Consensus vs forcing

En effet, depuis qu’il est au pouvoir, Bassirou Diomaye Faye a initié deux dialogues, d’abord sur la justice en 2024 ensuite sur le système politique en 2025. À la suite de ces dialogues, il a mis en place des comités techniques chargés de la traduction des recommandations en
textes juridiques. Étaient d’ailleurs membres de ces comités d’éminents responsables de Pastef dont le président de l’Assemblée nationale El Malick Ndiaye et le président du groupe parlementaire Ayib Daffé. Président du mouvement des cadres de la coalition Diomaye, Me Abdoulaye Tine regrette : « Nous avons été très surpris de voir cette initiative unilatérale sortir des flancs de ce consensus. Nous avons relevé un forcing procédural, une rupture brutale avec la tradition de dialogue de notre pays. »

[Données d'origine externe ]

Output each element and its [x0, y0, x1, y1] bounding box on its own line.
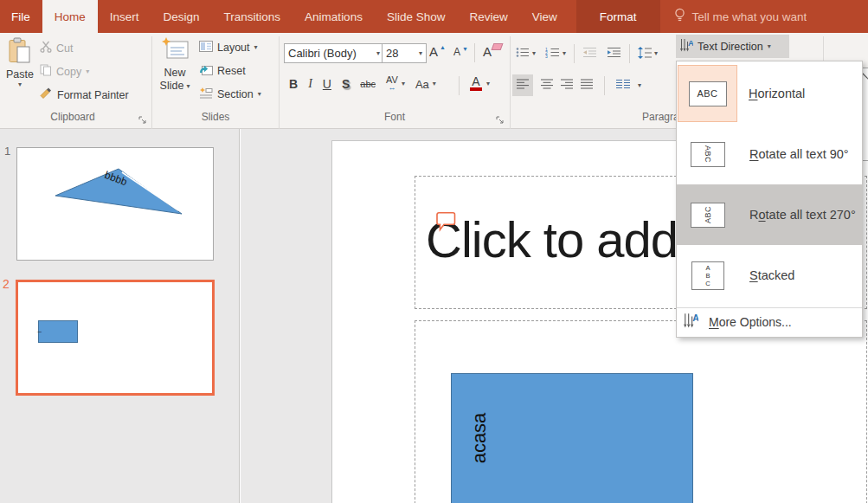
bold-button[interactable]: B [289, 77, 298, 91]
paste-button[interactable]: Paste ▾ [2, 37, 38, 88]
line-spacing-button[interactable] [638, 47, 652, 61]
decrease-font-size-button[interactable]: A▼ [453, 46, 468, 58]
text-shadow-button[interactable]: S [342, 77, 350, 91]
tab-animations[interactable]: Animations [293, 0, 375, 33]
paste-clipboard-icon [9, 37, 31, 68]
menu-item-stacked[interactable]: ABC Stacked [677, 245, 862, 306]
copy-label: Copy [56, 66, 81, 78]
clear-formatting-button[interactable]: A [483, 44, 502, 59]
increase-font-size-button[interactable]: A▲ [429, 44, 446, 59]
comment-indicator-icon[interactable] [435, 210, 459, 236]
line-spacing-caret-icon: ▾ [654, 50, 658, 57]
menu-item-more-options-label: More Options... [709, 315, 792, 329]
paste-label: Paste [6, 68, 34, 81]
tab-file[interactable]: File [0, 0, 42, 33]
increase-indent-button[interactable] [607, 47, 621, 61]
font-size-caret-icon: ▾ [419, 50, 422, 57]
rotate-270-abc-icon: ABC [691, 203, 725, 228]
text-direction-caret-icon: ▾ [768, 43, 771, 50]
tab-home[interactable]: Home [42, 0, 98, 33]
clipboard-dialog-launcher-icon[interactable] [138, 113, 147, 128]
font-dialog-launcher-icon[interactable] [496, 113, 505, 128]
rotate-90-abc-icon: ABC [691, 142, 725, 167]
new-slide-icon [161, 37, 189, 67]
font-size-value: 28 [386, 47, 398, 60]
tab-slide-show[interactable]: Slide Show [375, 0, 458, 33]
bullets-button[interactable] [516, 47, 530, 61]
lightbulb-icon [674, 8, 685, 25]
font-color-letter: A [472, 76, 479, 87]
menu-item-more-options[interactable]: A More Options... [677, 307, 862, 336]
scissors-icon [40, 41, 52, 55]
tab-review[interactable]: Review [457, 0, 519, 33]
font-color-caret-icon: ▾ [486, 81, 490, 87]
slide1-number: 1 [4, 145, 10, 158]
format-painter-brush-icon [40, 87, 53, 102]
new-slide-label-line2: Slide [160, 80, 184, 93]
layout-icon [199, 41, 213, 55]
underline-button[interactable]: U [323, 77, 331, 91]
slide2-thumbnail-selected[interactable]: i [16, 280, 215, 396]
text-direction-icon: A [680, 38, 693, 55]
cut-button[interactable]: Cut [40, 41, 73, 55]
format-painter-button[interactable]: Format Painter [40, 87, 129, 102]
rectangle-shape-text: acasa [469, 395, 490, 481]
italic-button[interactable]: I [308, 77, 312, 91]
font-group-label: Font [280, 111, 510, 125]
change-case-button[interactable]: Aa [415, 78, 429, 91]
slide-rectangle-shape[interactable]: acasa [451, 373, 693, 503]
font-name-combobox[interactable]: Calibri (Body) ▾ [284, 43, 384, 63]
svg-text:3: 3 [545, 54, 548, 58]
menu-item-stacked-label: Stacked [749, 268, 794, 282]
reset-label: Reset [217, 65, 246, 77]
layout-label: Layout [217, 42, 250, 54]
align-right-button[interactable] [561, 79, 573, 92]
numbering-caret-icon: ▾ [563, 50, 566, 57]
tab-view[interactable]: View [520, 0, 569, 33]
align-left-button[interactable] [512, 74, 533, 96]
tab-format[interactable]: Format [576, 0, 660, 33]
powerpoint-window: File Home Insert Design Transitions Anim… [0, 0, 868, 503]
reset-icon [199, 64, 213, 78]
change-case-caret-icon: ▾ [433, 81, 436, 87]
tab-insert[interactable]: Insert [98, 0, 151, 33]
new-slide-button[interactable]: New Slide ▾ [155, 37, 195, 93]
reset-button[interactable]: Reset [199, 64, 246, 78]
tell-me-box[interactable]: Tell me what you want [674, 0, 807, 33]
layout-button[interactable]: Layout ▾ [199, 41, 258, 55]
slide1-thumbnail[interactable]: bbbb [16, 147, 214, 261]
horizontal-selected-highlight: ABC [678, 65, 737, 122]
tab-design[interactable]: Design [151, 0, 212, 33]
menu-item-rotate-90[interactable]: ABC Rotate all text 90° [677, 124, 862, 184]
numbering-button[interactable]: 123 [545, 47, 560, 61]
menu-item-rotate-270-label: Rotate all text 270° [749, 208, 856, 222]
menu-item-horizontal-label: Horizontal [749, 87, 805, 100]
menu-item-rotate-270[interactable]: ABC Rotate all text 270° [677, 184, 862, 245]
section-button[interactable]: Section ▾ [199, 87, 261, 101]
svg-text:A: A [692, 313, 698, 323]
strikethrough-button[interactable]: abc [360, 79, 376, 89]
menu-item-horizontal[interactable]: ABC Horizontal [677, 63, 862, 124]
font-color-button[interactable]: A ▾ [470, 76, 490, 91]
align-center-button[interactable] [541, 79, 553, 92]
font-name-caret-icon: ▾ [376, 50, 380, 57]
copy-button[interactable]: Copy ▾ [40, 64, 89, 79]
separator [629, 44, 630, 63]
columns-button[interactable] [616, 79, 630, 93]
columns-caret-icon: ▾ [638, 82, 641, 89]
text-direction-menu: ABC Horizontal ABC Rotate all text 90° A… [676, 61, 863, 338]
decrease-indent-button[interactable] [582, 47, 597, 61]
section-icon [199, 87, 213, 101]
character-spacing-button[interactable]: AV ↔ [386, 76, 398, 92]
eraser-icon [492, 43, 504, 50]
stacked-abc-icon: ABC [691, 261, 724, 290]
font-size-combobox[interactable]: 28 ▾ [382, 43, 427, 63]
slide2-shape: i [38, 320, 78, 343]
font-color-swatch [470, 87, 482, 91]
tab-transitions[interactable]: Transitions [212, 0, 293, 33]
text-direction-button[interactable]: A Text Direction ▾ [676, 35, 789, 58]
justify-button[interactable] [581, 79, 593, 92]
cut-label: Cut [56, 42, 73, 55]
horizontal-abc-icon: ABC [689, 81, 727, 106]
char-spacing-caret-icon: ▾ [402, 81, 405, 87]
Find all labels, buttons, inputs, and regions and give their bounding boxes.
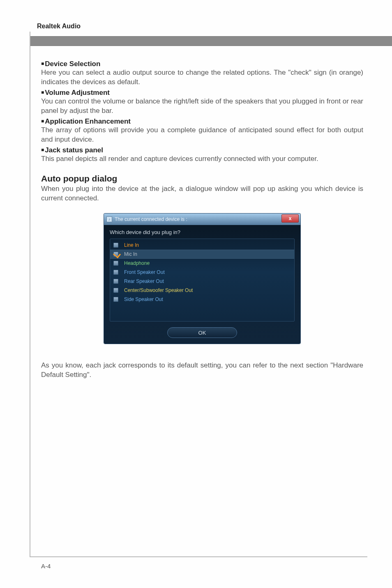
device-option-label: Center/Subwoofer Speaker Out — [124, 287, 291, 293]
jack-icon — [113, 270, 118, 275]
section-body-volume: You can control the volume or balance th… — [41, 97, 363, 116]
section-body-jack: This panel depicts all render and captur… — [41, 154, 363, 164]
device-option[interactable]: Front Speaker Out — [110, 268, 294, 277]
device-option-label: Headphone — [124, 260, 291, 266]
section-body-enhancement: The array of options will provide you a … — [41, 126, 363, 145]
device-list: Line InMic InHeadphoneFront Speaker OutR… — [110, 239, 295, 322]
device-option-label: Front Speaker Out — [124, 269, 291, 275]
jack-icon — [113, 279, 118, 284]
speaker-icon: ♪ — [106, 216, 112, 222]
device-option[interactable]: Mic In — [110, 250, 294, 259]
close-button[interactable]: x — [281, 214, 299, 223]
device-option[interactable]: Center/Subwoofer Speaker Out — [110, 286, 294, 295]
page-number: A-4 — [41, 563, 51, 570]
auto-popup-heading: Auto popup dialog — [41, 174, 363, 184]
dialog-prompt: Which device did you plug in? — [110, 229, 295, 235]
device-dialog: ♪ The current connected device is : x Wh… — [104, 214, 300, 344]
dialog-button-row: OK — [110, 327, 295, 338]
device-option[interactable]: Side Speaker Out — [110, 295, 294, 304]
jack-icon — [113, 288, 118, 293]
auto-popup-intro: When you plug into the device at the jac… — [41, 184, 363, 203]
dialog-title: The current connected device is : — [115, 216, 187, 222]
jack-icon — [113, 261, 118, 266]
section-title-volume: Volume Adjustment — [41, 89, 363, 97]
section-title-jack: Jack status panel — [41, 146, 363, 154]
device-option[interactable]: Headphone — [110, 259, 294, 268]
device-option-label: Side Speaker Out — [124, 296, 291, 302]
jack-icon — [113, 297, 118, 302]
section-title-device-selection: Device Selection — [41, 60, 363, 68]
closing-text: As you know, each jack corresponds to it… — [41, 361, 363, 380]
page-content: Device Selection Here you can select a a… — [41, 58, 363, 380]
dialog-titlebar: ♪ The current connected device is : x — [104, 214, 300, 225]
dialog-body: Which device did you plug in? Line InMic… — [104, 225, 300, 344]
device-option[interactable]: Line In — [110, 241, 294, 250]
section-body-device-selection: Here you can select a audio output sourc… — [41, 68, 363, 87]
jack-icon — [113, 252, 118, 257]
page-header: Realtek Audio — [37, 23, 81, 30]
ok-button[interactable]: OK — [167, 327, 237, 338]
device-option-label: Rear Speaker Out — [124, 278, 291, 284]
device-option-label: Mic In — [124, 251, 291, 257]
section-title-enhancement: Application Enhancement — [41, 117, 363, 126]
device-option[interactable]: Rear Speaker Out — [110, 277, 294, 286]
device-option-label: Line In — [124, 242, 291, 248]
jack-icon — [113, 243, 118, 248]
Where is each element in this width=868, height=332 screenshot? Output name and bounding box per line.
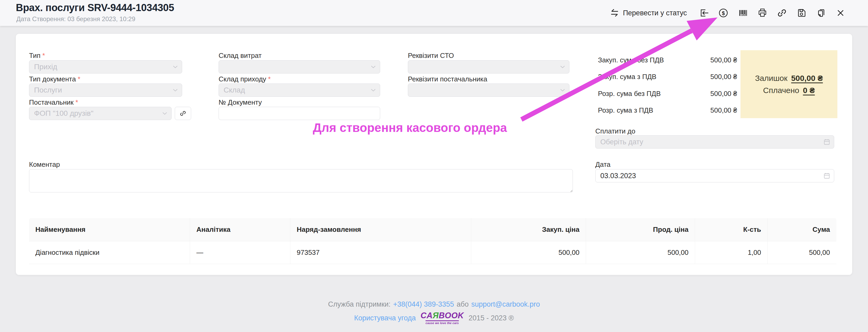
supplier-select[interactable]: ФОП "100 друзів" [29,107,172,120]
dollar-icon: $ [718,8,728,18]
page-title: Врах. послуги SRV-9444-1034305 [16,2,174,13]
import-button[interactable] [699,8,709,18]
support-prefix: Служба підтримки: [328,300,391,308]
supplier-requisites-label: Реквізити постачальника [408,75,487,83]
cash-order-button[interactable]: $ [718,8,728,18]
calendar-icon [824,139,830,145]
total-value: 500,00 ₴ [710,90,737,98]
printer-icon [757,8,768,18]
total-row: Закуп. сума без ПДВ 500,00 ₴ [598,56,737,64]
total-row: Розр. сума без ПДВ 500,00 ₴ [598,90,737,98]
col-work-order: Наряд-замовлення [290,218,471,241]
cell-sale-price: 500,00 [586,241,695,264]
supplier-requisites-select[interactable] [408,84,569,97]
support-line: Служба підтримки: +38(044) 389-3355 або … [0,300,868,308]
page: Врах. послуги SRV-9444-1034305 Дата Ство… [0,0,868,332]
chevron-down-icon [560,65,565,68]
paid-line: Сплачено 0 ₴ [763,86,815,95]
cell-qty: 1,00 [695,241,768,264]
user-agreement-link[interactable]: Користувача угода [354,314,416,322]
cell-sum: 500,00 [768,241,836,264]
logo-word: CAЯBOOK [421,311,464,320]
doc-number-field[interactable] [219,107,380,120]
total-label: Розр. сума без ПДВ [598,90,661,98]
pay-until-field[interactable] [595,135,834,148]
sto-requisites-select[interactable] [408,60,569,74]
chevron-down-icon [173,89,178,91]
logo-tagline: cause we love the cars [426,321,459,325]
close-icon [835,8,846,18]
print-button[interactable] [757,8,768,18]
pay-until-label: Сплатити до [595,127,636,135]
comment-label: Коментар [29,160,60,169]
cell-work-order: 973537 [290,241,471,264]
total-label: Розр. сума з ПДВ [598,106,653,114]
cell-name: Діагностика підвіски [29,241,190,264]
change-status-label: Перевести у статус [623,9,687,17]
link-icon [777,8,787,18]
cell-analytics: — [190,241,290,264]
calendar-icon [824,172,830,179]
support-phone-link[interactable]: +38(044) 389-3355 [393,300,454,308]
doc-type-select[interactable]: Послуги [29,84,182,97]
col-purchase-price: Закуп. ціна [471,218,586,241]
total-value: 500,00 ₴ [710,106,737,114]
barcode-icon [738,8,748,18]
type-label: Тип* [29,51,45,60]
barcode-button[interactable] [738,8,748,18]
col-sale-price: Прод. ціна [586,218,695,241]
table-header-row: Найменування Аналітика Наряд-замовлення … [29,218,836,241]
duplicate-button[interactable] [816,8,826,18]
chevron-down-icon [371,65,376,68]
date-input[interactable] [595,169,834,182]
support-email-link[interactable]: support@carbook.pro [471,300,540,308]
comment-textarea[interactable] [29,169,573,192]
col-name: Найменування [29,218,190,241]
type-select[interactable]: Прихід [29,60,182,74]
paid-value: 0 ₴ [803,86,815,95]
required-mark: * [78,75,80,83]
close-button[interactable] [835,8,846,18]
chevron-down-icon [173,65,178,68]
swap-icon [610,8,619,18]
table-row[interactable]: Діагностика підвіски — 973537 500,00 500… [29,241,836,264]
remaining-label: Залишок [755,74,787,83]
paid-label: Сплачено [763,86,799,95]
total-value: 500,00 ₴ [710,56,737,64]
expense-warehouse-select[interactable] [219,60,380,74]
total-row: Розр. сума з ПДВ 500,00 ₴ [598,106,737,114]
svg-text:$: $ [722,10,725,16]
required-mark: * [268,75,271,83]
doc-number-input[interactable] [219,107,380,120]
doc-number-label: № Документу [219,98,262,107]
pay-until-input[interactable] [595,136,834,148]
topbar: Врах. послуги SRV-9444-1034305 Дата Ство… [0,0,868,26]
balance-box: Залишок 500,00 ₴ Сплачено 0 ₴ [741,50,837,118]
copy-link-button[interactable] [777,8,787,18]
change-status-button[interactable]: Перевести у статус [610,8,687,18]
chevron-down-icon [162,112,167,115]
toolbar: Перевести у статус $ [610,0,846,26]
date-label: Дата [595,160,611,169]
import-icon [699,8,709,18]
total-row: Закуп. сума з ПДВ 500,00 ₴ [598,73,737,81]
or-word: або [457,300,469,308]
required-mark: * [75,98,78,106]
save-icon [796,8,807,18]
supplier-link-button[interactable] [175,107,191,120]
date-field[interactable] [595,169,834,183]
created-date: Дата Створення: 03 березня 2023, 10:29 [17,15,135,23]
chevron-down-icon [371,89,376,91]
cell-purchase-price: 500,00 [471,241,586,264]
copyright: 2015 - 2023 ® [469,314,514,322]
total-value: 500,00 ₴ [710,73,737,81]
col-qty: К-сть [695,218,768,241]
chevron-down-icon [560,89,565,91]
footer-bottom-line: Користувача угода CAЯBOOK cause we love … [0,311,868,325]
required-mark: * [42,52,45,59]
col-analytics: Аналітика [190,218,290,241]
expense-warehouse-label: Склад витрат [219,51,261,60]
copy-icon [816,8,826,18]
income-warehouse-select[interactable]: Склад [219,84,380,97]
save-button[interactable] [796,8,807,18]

Outre Diomaye président, l’opposition a aussi condamné vigoureusement la démarche et promis de saisir le Conseil constitutionnel. Elle évoque principalement la violation du principe selon lequel la loi doit être générale et impersonnelle, mais aussi un certain nombre de violations de la procédure. La question que tout le monde se pose maintenant, c’est quel sort sera réservé aux propositions du président de la République ? Ce dernier va-t-il accepter d’enlever de son package les articles L29 et L30 déjà modifiés par la majorité parlementaire ? Le Conseil constitutionnel va-t-il laisser passer les réformes de Pastef ? Autant de questions qui agitent déjà le Landerneau politique et creusent davantage le fossé à la tête du régime. Une chose est sûre, la solitude du chef de l’État au sein de son propre régime est évidente. Sur 130 députés de Pastef, 128 ont préféré suivre la directive de Sonko, plutôt que les invitations présidentielles à respecter la démarche consensuelle.